*EXERCISE AIM*
Find each line below containing the word "Street" and copy it.

Saved data entries
== == ==
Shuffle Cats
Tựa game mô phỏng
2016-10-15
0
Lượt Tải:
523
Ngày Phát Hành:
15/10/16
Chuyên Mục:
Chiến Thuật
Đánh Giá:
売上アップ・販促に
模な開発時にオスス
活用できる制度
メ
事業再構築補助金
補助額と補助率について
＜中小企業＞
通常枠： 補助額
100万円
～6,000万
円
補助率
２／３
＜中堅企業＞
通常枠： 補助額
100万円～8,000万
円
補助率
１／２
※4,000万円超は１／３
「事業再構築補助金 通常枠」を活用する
== == ==
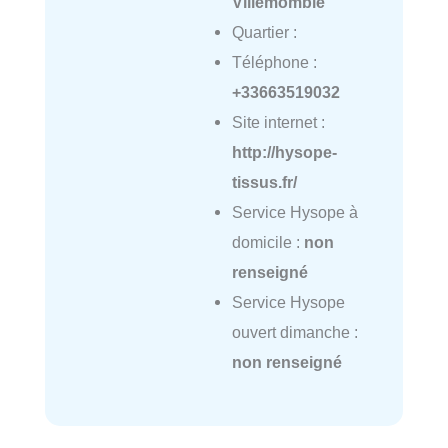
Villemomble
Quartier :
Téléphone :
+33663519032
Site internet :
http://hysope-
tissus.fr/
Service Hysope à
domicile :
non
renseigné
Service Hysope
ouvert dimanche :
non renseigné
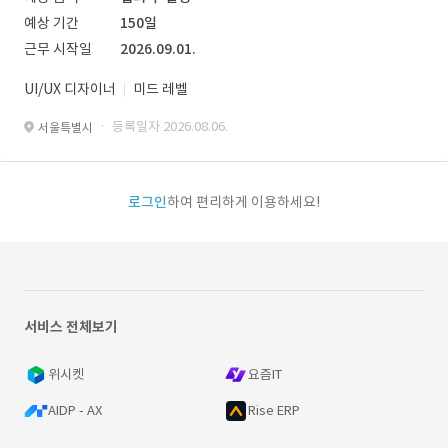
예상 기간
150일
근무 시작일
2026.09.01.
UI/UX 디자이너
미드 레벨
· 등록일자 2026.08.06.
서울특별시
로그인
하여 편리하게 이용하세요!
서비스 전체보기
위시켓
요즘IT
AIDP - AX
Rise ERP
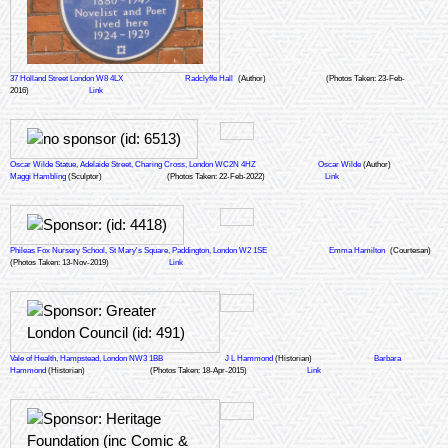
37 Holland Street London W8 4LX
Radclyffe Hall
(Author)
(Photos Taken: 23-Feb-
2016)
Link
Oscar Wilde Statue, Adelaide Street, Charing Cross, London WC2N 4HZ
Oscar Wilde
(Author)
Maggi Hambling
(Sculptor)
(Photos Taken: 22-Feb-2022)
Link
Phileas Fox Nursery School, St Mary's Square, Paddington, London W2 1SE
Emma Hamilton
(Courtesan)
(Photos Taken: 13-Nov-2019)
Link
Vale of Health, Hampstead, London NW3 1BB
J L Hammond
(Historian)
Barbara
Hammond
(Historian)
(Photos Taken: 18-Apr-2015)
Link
== == ==
*RESPONSE BOX*
37 Holland Street London W8 4LX
Oscar Wilde Statue, Adelaide Street, Charing Cross, London WC2N 4HZ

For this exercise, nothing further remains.